You should probably provide a little more information in your completion event so that the attached code can see what completed (consider one event handler can be used for many threads and even many pools). Use an object that inherits from EventArgs to contain your task (and the parameters if you take that bit of advice).

---

In regard to Darragh's answer and your comments there: if you would like to leverage the ThreadPool but need to know when work is complete you can use Task Parallel Library which now ships with 4.0 to use Task objects which by default are scheduled using the ThreadPool. Alternatively, if your tasks will be very long running and you still want to run on your own threads or specify your own concurrency regulations you can implement a Task Scheduler and continue to leverage the existing patterns/classes. This will promote usability and maintenance and if at some point you wanted to use a different scheduling mechanism it would require minimal change. It should be noted (as can be see in the documentation above) that there is already support for long running tasks not using the ThreadPool even in the default scheduler.

The following free "books" have a lot of good information, both on the new parallelism extensions to the framework (TPL, PLINQ, Parallel.For, etc.) as well as information on synchronization primitives and the raw patterns used to manage multi-threaded workloads:

Patterns for Parallel Programming: Understanding and Applying Parallel Patterns with the .NET Framework 4

Parallel Programming with Microsoft .NET

Threading in C#

Most of these contain very similar information, but each has their own style as well as different juicy nuggets of wisdom.

Answer 2

I know you have already marked one of the answers as the answer, and rightly so, it is very complete and helpful. I am adding this answer as well as no one mentioned this and it is part of your first question: 1. Do those locks make sense? Should there be other locks as well?

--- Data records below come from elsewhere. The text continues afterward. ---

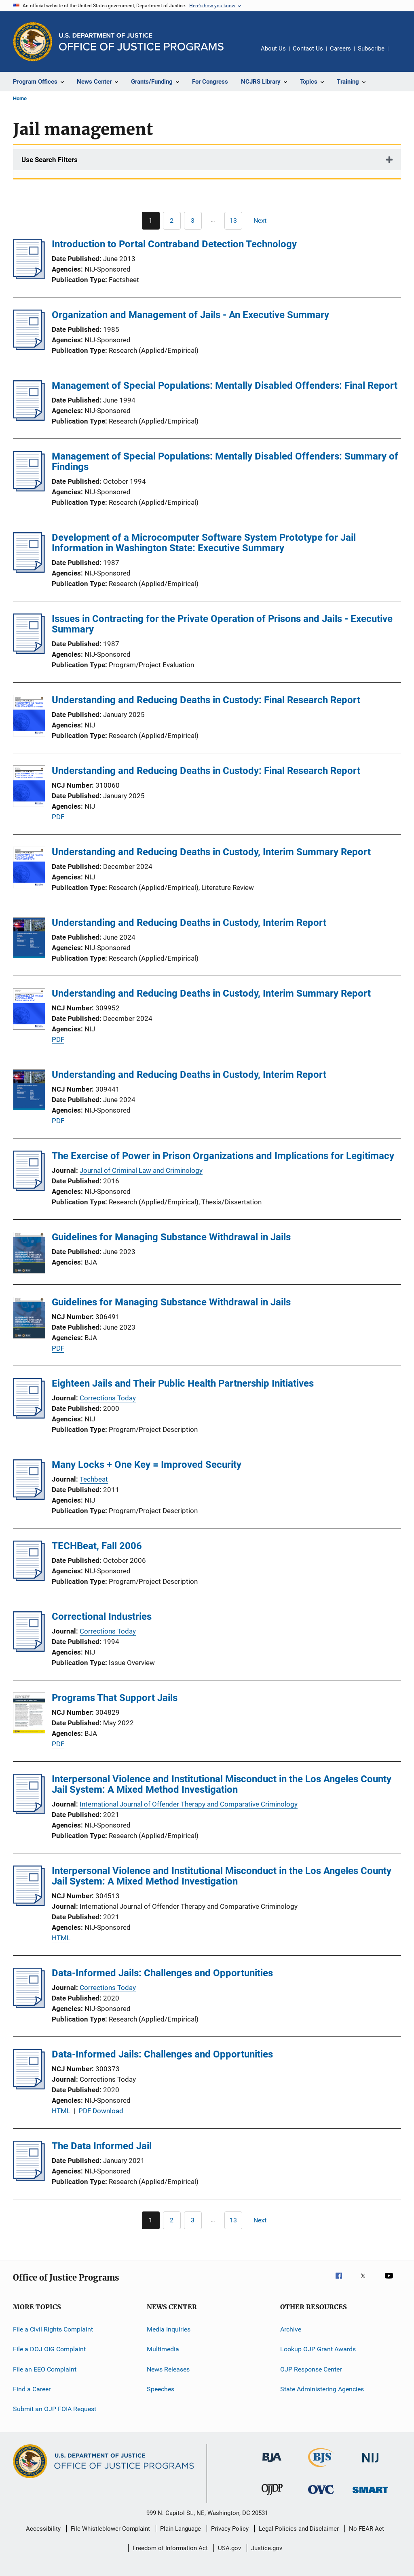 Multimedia (163, 2349)
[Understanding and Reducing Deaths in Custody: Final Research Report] (29, 717)
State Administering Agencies (322, 2389)
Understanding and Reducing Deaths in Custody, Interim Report (189, 922)
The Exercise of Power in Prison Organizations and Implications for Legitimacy (223, 1156)
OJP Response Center (311, 2369)
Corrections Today (108, 1398)
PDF (58, 817)
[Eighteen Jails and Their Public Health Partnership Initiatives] (29, 1416)
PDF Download (100, 2111)
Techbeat (94, 1479)
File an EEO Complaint (44, 2369)
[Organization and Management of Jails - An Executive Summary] (29, 348)
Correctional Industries (102, 1616)
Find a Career (32, 2389)
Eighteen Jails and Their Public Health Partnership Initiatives (183, 1383)
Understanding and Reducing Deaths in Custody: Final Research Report (206, 700)
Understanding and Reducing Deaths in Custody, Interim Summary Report (211, 852)
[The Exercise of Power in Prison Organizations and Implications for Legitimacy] (29, 1189)
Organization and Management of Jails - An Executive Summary (190, 314)
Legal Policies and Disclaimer (299, 2528)
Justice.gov (266, 2548)
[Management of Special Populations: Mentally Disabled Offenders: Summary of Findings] (29, 489)
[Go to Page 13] (233, 221)
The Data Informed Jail (102, 2146)
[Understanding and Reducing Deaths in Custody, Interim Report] (29, 939)
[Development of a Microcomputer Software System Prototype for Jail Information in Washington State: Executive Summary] (29, 570)
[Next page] (263, 221)
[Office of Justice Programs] (33, 41)
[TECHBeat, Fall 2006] (29, 1579)
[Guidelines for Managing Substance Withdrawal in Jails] (29, 1254)
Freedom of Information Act (170, 2548)
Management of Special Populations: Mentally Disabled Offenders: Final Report (224, 385)
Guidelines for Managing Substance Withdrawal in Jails (171, 1237)
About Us (273, 48)
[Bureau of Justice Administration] (271, 2464)
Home (20, 98)
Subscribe (371, 48)
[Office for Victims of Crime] (321, 2495)
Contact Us (308, 48)
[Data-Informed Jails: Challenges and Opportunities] (29, 2006)
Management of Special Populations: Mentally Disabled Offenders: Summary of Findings (225, 461)
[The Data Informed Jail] (29, 2179)
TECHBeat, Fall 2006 (97, 1546)
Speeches (160, 2389)
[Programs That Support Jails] (29, 1714)
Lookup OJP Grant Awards (318, 2349)
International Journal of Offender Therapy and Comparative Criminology (189, 1804)
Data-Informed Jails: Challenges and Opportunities (162, 1973)
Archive (290, 2329)
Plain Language (180, 2528)
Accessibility (43, 2528)
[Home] (141, 42)
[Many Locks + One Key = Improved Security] (29, 1497)
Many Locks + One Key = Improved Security (146, 1464)
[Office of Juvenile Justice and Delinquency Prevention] (272, 2496)
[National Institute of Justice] (370, 2464)
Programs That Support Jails (114, 1697)
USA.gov (229, 2548)
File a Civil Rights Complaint (53, 2329)
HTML (61, 1938)
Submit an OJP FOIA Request (54, 2409)
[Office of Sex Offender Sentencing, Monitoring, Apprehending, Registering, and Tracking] (370, 2495)
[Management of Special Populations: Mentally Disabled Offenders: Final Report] (29, 418)
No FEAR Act (366, 2528)
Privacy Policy (230, 2528)
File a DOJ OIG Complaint (49, 2349)
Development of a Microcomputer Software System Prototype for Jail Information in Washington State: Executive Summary (204, 543)
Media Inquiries (168, 2329)
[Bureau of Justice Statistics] (321, 2468)
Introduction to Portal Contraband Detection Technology (174, 244)
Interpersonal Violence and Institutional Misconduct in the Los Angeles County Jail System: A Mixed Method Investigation (221, 1784)
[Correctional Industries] (29, 1649)
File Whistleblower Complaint (110, 2528)
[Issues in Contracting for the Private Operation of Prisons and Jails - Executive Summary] (29, 651)
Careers (340, 48)
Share (401, 54)
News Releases (168, 2369)
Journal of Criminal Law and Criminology (141, 1170)
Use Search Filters (49, 160)
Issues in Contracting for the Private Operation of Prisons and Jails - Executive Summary (222, 624)
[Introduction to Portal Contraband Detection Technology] (29, 277)
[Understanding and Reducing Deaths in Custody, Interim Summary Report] (29, 869) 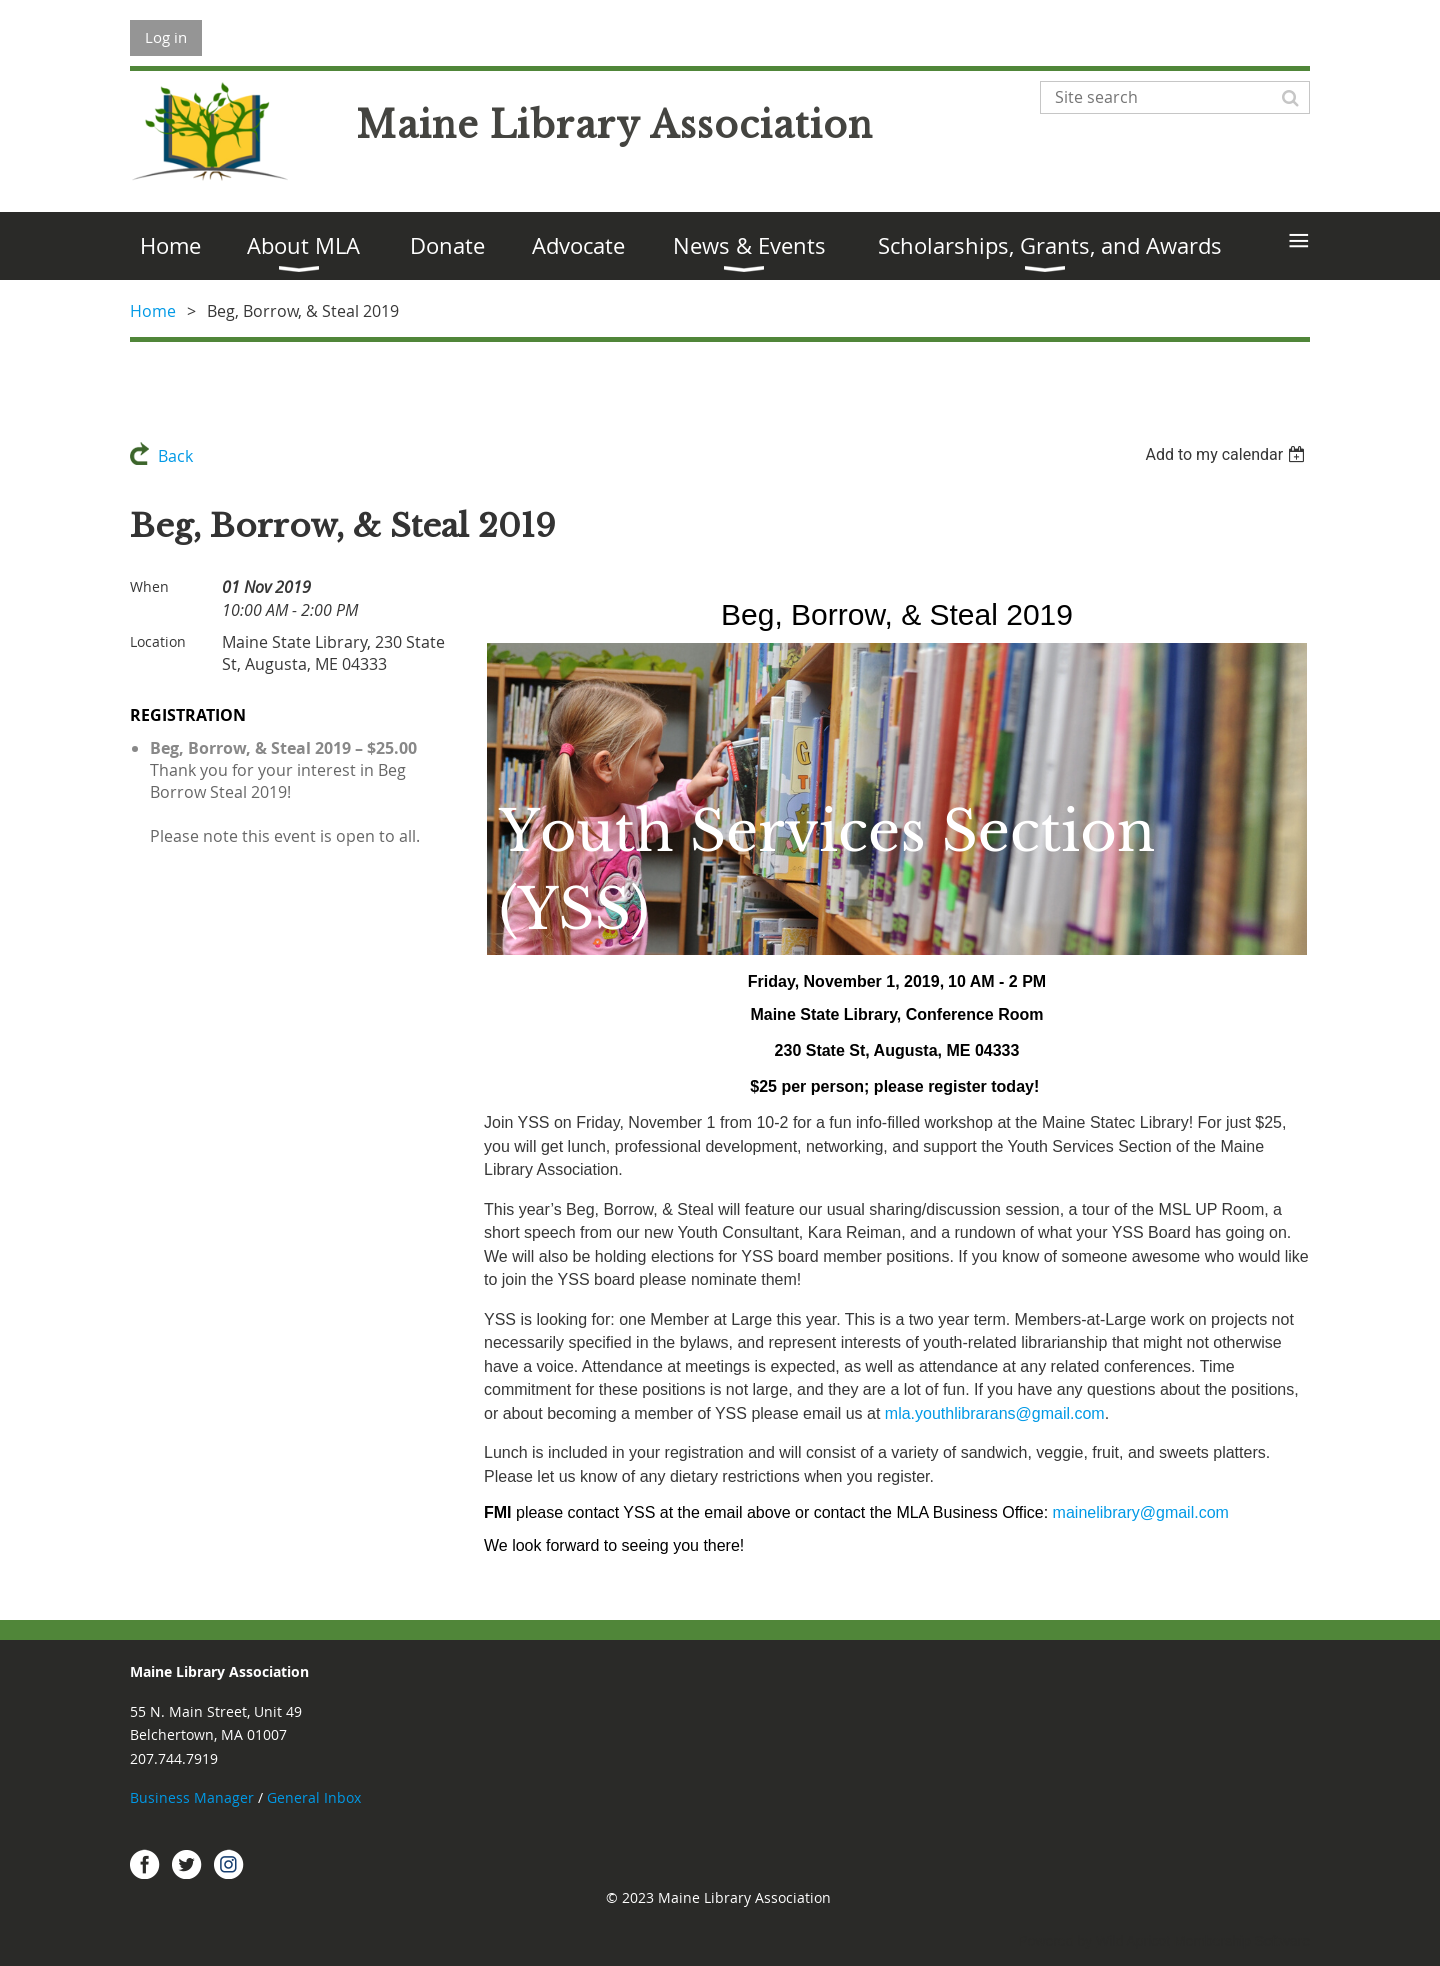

In regards to the second half of that, Should there be other locks as well. Yes. You are using a HashSet to keep track of working threads. You are adding to, removing from, and getting the count of this set without any locking. That is a disaster waiting to happen. You need to mutex around your reads and writes to the HashSet. As has already been mentioned, if you can use .Net 4.0 then there is a ConcurrentBag collection that you can use. Otherwise you need to add another lock object and lock around access to your HashSet.

Answer 3

We use Smart Thread Pool. It is simple and tested. You should be able to implement your requirements with less effort and more confidence by building on it rather than implementing your own.

Answer 4

In ThreadCompleted looks like you're raising OnCompleted twice - once in this method itself and another one in CheckQueue method

Answer 5

I noticed that ThreadStart is not such a good delegate even if you just want to pass a simple method, in that case the Action delegate is to be preferred because the framework can implicitly convert lambda expressions to it, which makes it more convenient to create a simple task. So one task constructor/add-task-method which takes an action as parameter would always be good.